(Records drawn from a dataset)
Start of Block
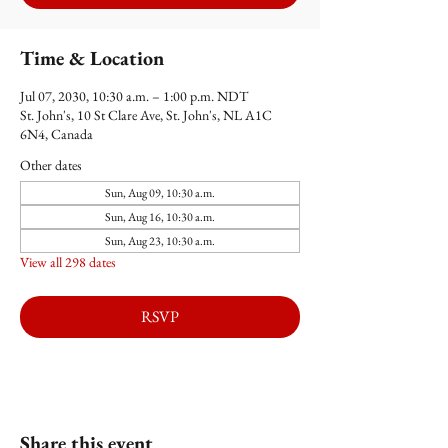
Time & Location
Jul 07, 2030, 10:30 a.m. – 1:00 p.m. NDT
St. John's, 10 St Clare Ave, St. John's, NL A1C
6N4, Canada
Other dates
Sun, Aug 09, 10:30 a.m.
Sun, Aug 16, 10:30 a.m.
Sun, Aug 23, 10:30 a.m.
View all 298 dates
RSVP
Share this event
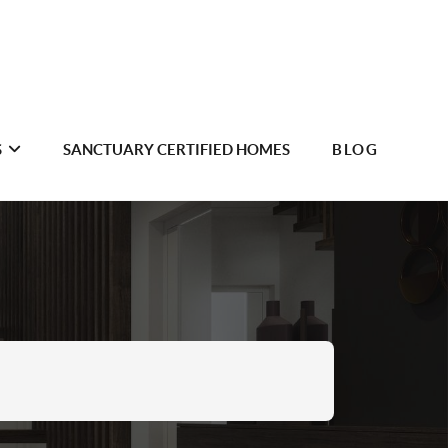
S
SANCTUARY CERTIFIED HOMES
BLOG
End of Block
● **Requirement**
Copy every line above exactly, leaving no picture in the copy.

● **Exercise output**
Time & Location
Jul 07, 2030, 10:30 a.m. – 1:00 p.m. NDT
St. John's, 10 St Clare Ave, St. John's, NL A1C
6N4, Canada
Other dates
Sun, Aug 09, 10:30 a.m.
Sun, Aug 16, 10:30 a.m.
Sun, Aug 23, 10:30 a.m.
View all 298 dates
RSVP
Share this event
S
SANCTUARY CERTIFIED HOMES
BLOG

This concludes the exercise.